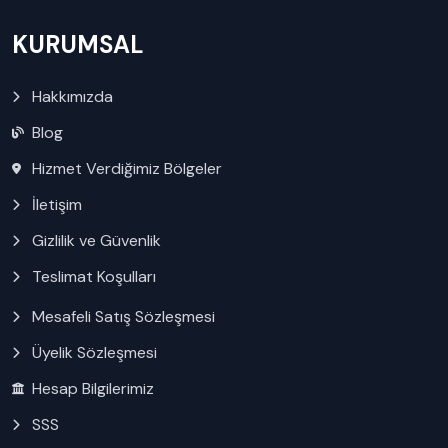
KURUMSAL
Hakkımızda
Blog
Hizmet Verdiğimiz Bölgeler
İletişim
Gizlilik ve Güvenlik
Teslimat Koşulları
Mesafeli Satış Sözleşmesi
Üyelik Sözleşmesi
Hesap Bilgilerimiz
SSS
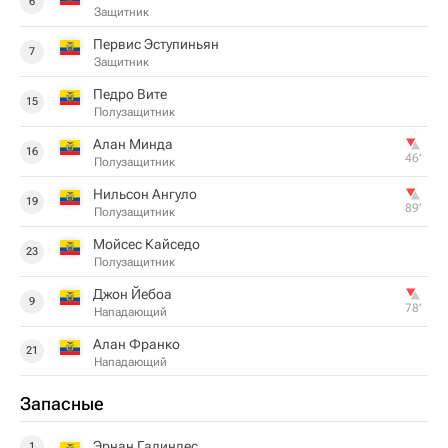
6
Защитник
Первис Эступиньян
7
Защитник
Педро Вите
15
Полузащитник
Алан Минда
16
46‎’‎
Полузащитник
Нильсон Ангуло
19
89‎’‎
Полузащитник
Мойсес Кайседо
23
Полузащитник
Джон Йебоа
9
78‎’‎
Нападающий
Алан Франко
21
Нападающий
Запасные
Эрнан Галиндес
1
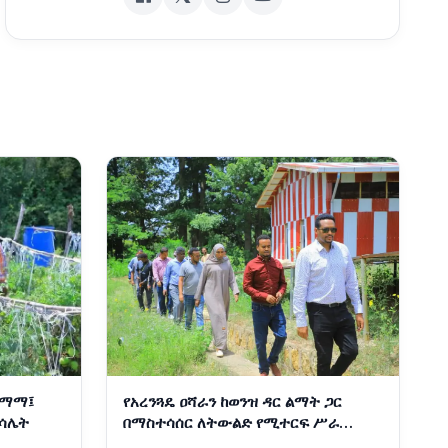
 ማማ፤
የአረንጓዴ ዐሻራን ከወንዝ ዳር ልማት ጋር
ምሳሌት
በማስተሳሰር ለትውልድ የሚተርፍ ሥራ
እየተከናወነ ነው፡- ርዕሰ መስተዳድር ኦርዲን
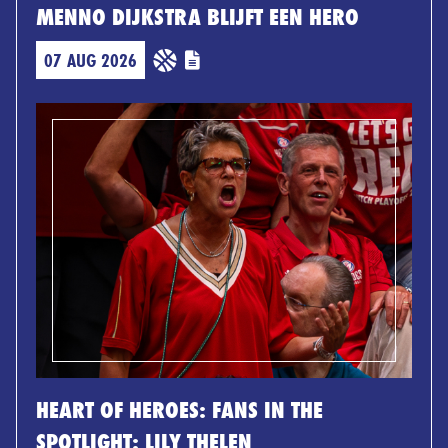
MENNO DIJKSTRA BLIJFT EEN HERO
07 AUG 2026
HEART OF HEROES: FANS IN THE
SPOTLIGHT: LILY THELEN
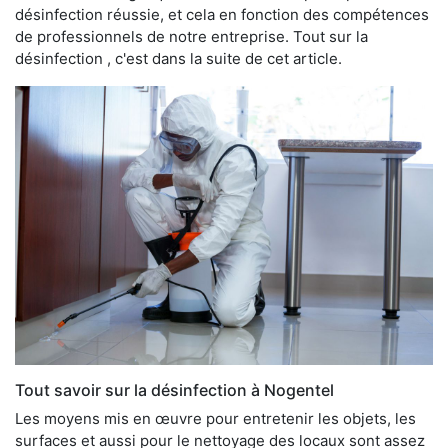
désinfection réussie, et cela en fonction des compétences
de professionnels de notre entreprise. Tout sur la
désinfection , c'est dans la suite de cet article.
Tout savoir sur la désinfection à Nogentel
Les moyens mis en œuvre pour entretenir les objets, les
surfaces et aussi pour le nettoyage des locaux sont assez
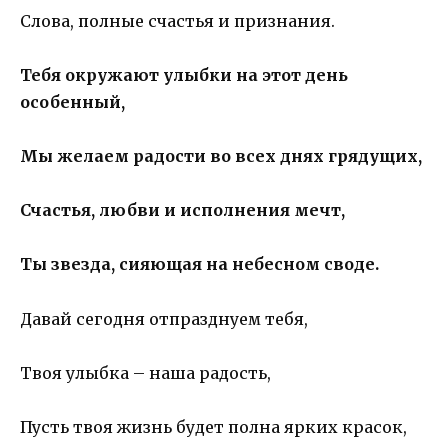
Слова, полные счастья и признания.
Тебя окружают улыбки на этот день
особенный,
Мы желаем радости во всех днях грядущих,
Счастья, любви и исполнения мечт,
Ты звезда, сияющая на небесном своде.
Давай сегодня отпразднуем тебя,
Твоя улыбка – наша радость,
Пусть твоя жизнь будет полна ярких красок,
# # # #
> [Exercise description]: The required output is the listing above reproduced exactly, pictures removed.

> [Output below]:
KURUMSAL
Hakkımızda
Blog
Hizmet Verdiğimiz Bölgeler
İletişim
Gizlilik ve Güvenlik
Teslimat Koşulları
Mesafeli Satış Sözleşmesi
Üyelik Sözleşmesi
Hesap Bilgilerimiz
SSS
6
Защитник
Первис Эступиньян
7
Защитник
Педро Вите
15
Полузащитник
Алан Минда
16
46‎’‎
Полузащитник
Нильсон Ангуло
19
89‎’‎
Полузащитник
Мойсес Кайседо
23
Полузащитник
Джон Йебоа
9
78‎’‎
Нападающий
Алан Франко
21
Нападающий
Запасные
Эрнан Галиндес
1
 ማማ፤
የአረንጓዴ ዐሻራን ከወንዝ ዳር ልማት ጋር
ምሳሌት
በማስተሳሰር ለትውልድ የሚተርፍ ሥራ
እየተከናወነ ነው፡- ርዕሰ መስተዳድር ኦርዲን
MENNO DIJKSTRA BLIJFT EEN HERO
07 AUG 2026
HEART OF HEROES: FANS IN THE
SPOTLIGHT: LILY THELEN
désinfection réussie, et cela en fonction des compétences
de professionnels de notre entreprise. Tout sur la
désinfection , c'est dans la suite de cet article.
Tout savoir sur la désinfection à Nogentel
Les moyens mis en œuvre pour entretenir les objets, les
surfaces et aussi pour le nettoyage des locaux sont assez
Слова, полные счастья и признания.
Тебя окружают улыбки на этот день
особенный,
Мы желаем радости во всех днях грядущих,
Счастья, любви и исполнения мечт,
Ты звезда, сияющая на небесном своде.
Давай сегодня отпразднуем тебя,
Твоя улыбка – наша радость,
Пусть твоя жизнь будет полна ярких красок,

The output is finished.